My theory is that the Flash Crash  phenomena will repeat at some point because when too many filters in a radio get ‘too tight’ the whole circuit can fall into oscillation…another way of saying runaway feedback.  Which means, in practical terms, that when enough humans are taken out of the decision-loop the HF trading platforms could entrain such that the whole collapse of the global finance system could be accomplished completely “hands off”.

Damn, what a long winded exposition. How about we distill it down to a PowerPoint slide?

1.  Market in today’s trading has a line in the sand of 10,303 (last week’s close) and if that happens, then a Flash Crash is in the cards next week.

2.  Clif has a cloudy in the date mid-week next.

3.  The Iran War may not start until the Nov 8-11 period, in which case, the global economy, death of money concept rotates into highest probability.

There, easier to digest?  Makes more sense than muttering  P3 entrains minute 3 entrains minuet 3 at sub-minuet 3 on the wave count, doesn’t it?

I just thought I’d give you the long version talking around that slide, since that’s the kind of thing on the agenda this weekend when I go up to Oklahoma to talk with Robin Landry in more depth about his count.

Market direction may change about a half-hour into this morning’s trading when the Leading Economic Indicators come out.  Just remember the initials for this could be viewed as an anagram.  Gee, wonder what that might be?

As the Week Wraps Up

A reader summarizes it this way: “Did we just avoid WW 3?

“Hi George! Wow, what a day. Three BIG stories. Firstly we have the story that the Obama Administration has “Assured Israel That Iran Threat is Not Imminent”

Thats pretty close to the US saying it will not support a military campaign of aggression against Iran.

The second story is about Obama himself. You would think that if someone just spent a week deciding whether to listen to The Masters, or save Humanity, that they would deserve a bit of time off. So,where is Obama? Thats right. Marthas Vineyard. For 11 days with the Fam. Sounds like someone is beat. How is the media covering the story, though? ‘Obama family to begin their 6th holiday of the year.’ Looks like Obama is about to be thrown under the bus.

The third and final story shows that maybe the message has already been received by Israel and they are backing down. Titled, “Israelis and Palestinians to Resume Talks, Officials Say,” the article says negotiations will return for the first time in 20 months!

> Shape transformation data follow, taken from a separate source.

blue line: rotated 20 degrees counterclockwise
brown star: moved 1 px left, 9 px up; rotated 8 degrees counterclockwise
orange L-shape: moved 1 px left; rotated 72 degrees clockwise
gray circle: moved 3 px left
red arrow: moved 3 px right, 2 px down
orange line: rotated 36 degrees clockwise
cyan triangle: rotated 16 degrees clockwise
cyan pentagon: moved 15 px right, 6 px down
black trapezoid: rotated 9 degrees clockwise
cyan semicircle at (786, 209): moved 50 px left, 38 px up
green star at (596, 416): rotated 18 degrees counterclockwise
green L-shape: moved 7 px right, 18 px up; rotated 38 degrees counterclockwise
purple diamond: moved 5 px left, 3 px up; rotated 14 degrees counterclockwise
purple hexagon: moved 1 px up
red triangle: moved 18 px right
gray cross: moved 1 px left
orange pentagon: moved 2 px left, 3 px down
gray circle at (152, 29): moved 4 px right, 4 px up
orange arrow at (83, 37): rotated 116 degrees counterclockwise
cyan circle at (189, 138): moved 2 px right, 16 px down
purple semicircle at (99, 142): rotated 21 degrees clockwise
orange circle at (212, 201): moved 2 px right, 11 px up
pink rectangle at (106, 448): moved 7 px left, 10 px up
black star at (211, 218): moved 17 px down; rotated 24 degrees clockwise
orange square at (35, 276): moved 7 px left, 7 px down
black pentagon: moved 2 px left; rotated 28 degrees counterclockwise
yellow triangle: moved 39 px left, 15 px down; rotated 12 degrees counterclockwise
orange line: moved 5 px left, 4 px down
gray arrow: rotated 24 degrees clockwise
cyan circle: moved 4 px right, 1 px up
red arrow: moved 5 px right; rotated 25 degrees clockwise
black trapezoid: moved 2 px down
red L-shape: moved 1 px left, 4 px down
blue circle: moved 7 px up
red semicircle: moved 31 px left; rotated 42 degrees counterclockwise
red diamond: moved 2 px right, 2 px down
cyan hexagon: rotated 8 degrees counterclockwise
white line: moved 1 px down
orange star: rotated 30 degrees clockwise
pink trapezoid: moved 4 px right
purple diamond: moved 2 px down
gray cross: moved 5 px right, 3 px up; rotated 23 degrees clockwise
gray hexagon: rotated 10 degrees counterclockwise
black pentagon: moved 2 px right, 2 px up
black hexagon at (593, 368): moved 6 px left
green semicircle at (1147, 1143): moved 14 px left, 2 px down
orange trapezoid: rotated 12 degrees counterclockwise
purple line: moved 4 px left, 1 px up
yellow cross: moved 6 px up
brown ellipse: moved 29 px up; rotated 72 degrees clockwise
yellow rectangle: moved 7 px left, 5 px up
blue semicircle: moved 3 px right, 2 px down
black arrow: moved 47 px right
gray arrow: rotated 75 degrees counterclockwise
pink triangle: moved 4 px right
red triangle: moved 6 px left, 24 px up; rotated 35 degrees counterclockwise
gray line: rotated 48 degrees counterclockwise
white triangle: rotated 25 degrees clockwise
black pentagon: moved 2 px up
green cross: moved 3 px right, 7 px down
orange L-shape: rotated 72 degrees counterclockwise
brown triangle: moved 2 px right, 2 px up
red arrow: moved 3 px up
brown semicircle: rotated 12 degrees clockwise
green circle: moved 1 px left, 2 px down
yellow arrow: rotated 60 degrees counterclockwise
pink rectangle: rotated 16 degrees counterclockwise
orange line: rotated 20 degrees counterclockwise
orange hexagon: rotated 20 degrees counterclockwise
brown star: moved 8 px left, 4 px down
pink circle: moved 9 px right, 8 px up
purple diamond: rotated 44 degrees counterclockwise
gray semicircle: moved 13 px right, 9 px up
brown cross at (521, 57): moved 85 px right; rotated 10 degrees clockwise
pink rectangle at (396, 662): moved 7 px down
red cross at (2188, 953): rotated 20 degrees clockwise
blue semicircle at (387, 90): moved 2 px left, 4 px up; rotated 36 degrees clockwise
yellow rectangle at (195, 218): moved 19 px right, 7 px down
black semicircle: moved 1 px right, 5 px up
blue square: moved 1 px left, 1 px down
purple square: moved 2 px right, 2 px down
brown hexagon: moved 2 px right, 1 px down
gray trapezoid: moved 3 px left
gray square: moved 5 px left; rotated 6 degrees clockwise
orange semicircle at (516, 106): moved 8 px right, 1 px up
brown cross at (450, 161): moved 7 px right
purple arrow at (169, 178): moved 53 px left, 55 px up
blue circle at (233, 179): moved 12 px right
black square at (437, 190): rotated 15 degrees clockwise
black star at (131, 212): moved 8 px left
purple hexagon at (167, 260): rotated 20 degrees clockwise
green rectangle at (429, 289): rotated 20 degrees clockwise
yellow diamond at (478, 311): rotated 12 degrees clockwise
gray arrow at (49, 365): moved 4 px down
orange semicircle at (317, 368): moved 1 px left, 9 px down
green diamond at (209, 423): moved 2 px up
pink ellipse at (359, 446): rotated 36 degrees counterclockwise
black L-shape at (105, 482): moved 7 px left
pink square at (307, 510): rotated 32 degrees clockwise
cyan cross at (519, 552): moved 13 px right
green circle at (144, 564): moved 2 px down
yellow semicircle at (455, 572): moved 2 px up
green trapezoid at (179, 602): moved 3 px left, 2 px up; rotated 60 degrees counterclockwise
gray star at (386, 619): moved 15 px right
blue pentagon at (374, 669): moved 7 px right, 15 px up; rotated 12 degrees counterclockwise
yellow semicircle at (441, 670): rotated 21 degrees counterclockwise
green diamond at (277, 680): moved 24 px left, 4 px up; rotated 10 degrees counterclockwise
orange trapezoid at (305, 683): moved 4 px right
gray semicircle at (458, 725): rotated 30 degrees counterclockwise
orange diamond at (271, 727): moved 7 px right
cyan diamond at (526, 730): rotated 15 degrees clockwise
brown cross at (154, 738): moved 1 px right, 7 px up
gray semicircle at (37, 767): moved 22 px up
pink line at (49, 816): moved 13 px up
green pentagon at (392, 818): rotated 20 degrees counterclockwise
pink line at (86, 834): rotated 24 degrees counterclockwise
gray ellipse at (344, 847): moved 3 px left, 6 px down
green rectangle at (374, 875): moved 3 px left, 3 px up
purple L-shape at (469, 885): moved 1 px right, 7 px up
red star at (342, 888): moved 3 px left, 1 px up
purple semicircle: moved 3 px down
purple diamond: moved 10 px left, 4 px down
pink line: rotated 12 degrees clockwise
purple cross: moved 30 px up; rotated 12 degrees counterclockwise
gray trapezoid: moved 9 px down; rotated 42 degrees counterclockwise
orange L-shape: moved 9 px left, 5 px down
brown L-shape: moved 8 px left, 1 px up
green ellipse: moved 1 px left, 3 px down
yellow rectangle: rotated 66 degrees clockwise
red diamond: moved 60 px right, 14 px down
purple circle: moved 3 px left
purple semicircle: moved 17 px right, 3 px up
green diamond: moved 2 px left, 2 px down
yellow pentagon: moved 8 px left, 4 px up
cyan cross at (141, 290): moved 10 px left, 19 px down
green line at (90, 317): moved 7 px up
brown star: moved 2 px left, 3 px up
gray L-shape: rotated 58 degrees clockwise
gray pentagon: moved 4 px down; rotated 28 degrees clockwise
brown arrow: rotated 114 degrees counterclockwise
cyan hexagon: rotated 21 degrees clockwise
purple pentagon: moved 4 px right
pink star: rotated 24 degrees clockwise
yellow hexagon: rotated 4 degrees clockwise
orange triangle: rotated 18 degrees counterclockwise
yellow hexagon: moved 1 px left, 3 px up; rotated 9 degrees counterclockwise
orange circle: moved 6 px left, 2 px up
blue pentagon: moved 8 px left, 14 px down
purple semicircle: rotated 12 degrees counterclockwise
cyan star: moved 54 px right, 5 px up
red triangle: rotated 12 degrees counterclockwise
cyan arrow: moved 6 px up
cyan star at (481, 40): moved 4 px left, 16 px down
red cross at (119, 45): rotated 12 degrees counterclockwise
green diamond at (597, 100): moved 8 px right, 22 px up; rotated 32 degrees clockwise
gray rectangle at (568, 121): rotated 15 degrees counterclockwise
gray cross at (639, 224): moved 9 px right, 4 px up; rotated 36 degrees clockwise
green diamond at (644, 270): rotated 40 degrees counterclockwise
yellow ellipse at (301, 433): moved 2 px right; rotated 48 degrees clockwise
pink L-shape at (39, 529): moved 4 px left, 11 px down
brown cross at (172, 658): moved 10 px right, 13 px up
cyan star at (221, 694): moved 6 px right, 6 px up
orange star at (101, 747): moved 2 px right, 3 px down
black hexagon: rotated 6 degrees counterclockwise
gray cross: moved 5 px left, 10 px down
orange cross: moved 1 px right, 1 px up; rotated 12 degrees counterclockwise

Mr. Ure… Did we just avoid WW3? Or is the propaganda too perfect?

Ask me around Thanksgiving.

Bundled Troubled

Another potential cause of another flash crash could be the story develop0ing about the Mortgage Electronic Registration System which keeps record of which properties go in which bundle of mortgage-backed securities.

A good background article here goes into speculation that 62-million mortgages could be ‘off the hook’ (or maybe not) but the key thing to keep in mind is this:  If we see a major change in expectations about delivery in derivatives, could that ripple through to other derivatives, too, such that the whole hundreds of trillions worth of paper-based debt all goes up in smoke?

Oh, sure, that gets us deeper into the Depression.  What changes is the rate of work-out.  I won’t even try to summarize all the moving pieces in the derivatives world right now, but it all comes down to one thing:  Sudden change is possible and anything that quickly changes future expectations is a bad thing when markets are on the technical edge of the abyss.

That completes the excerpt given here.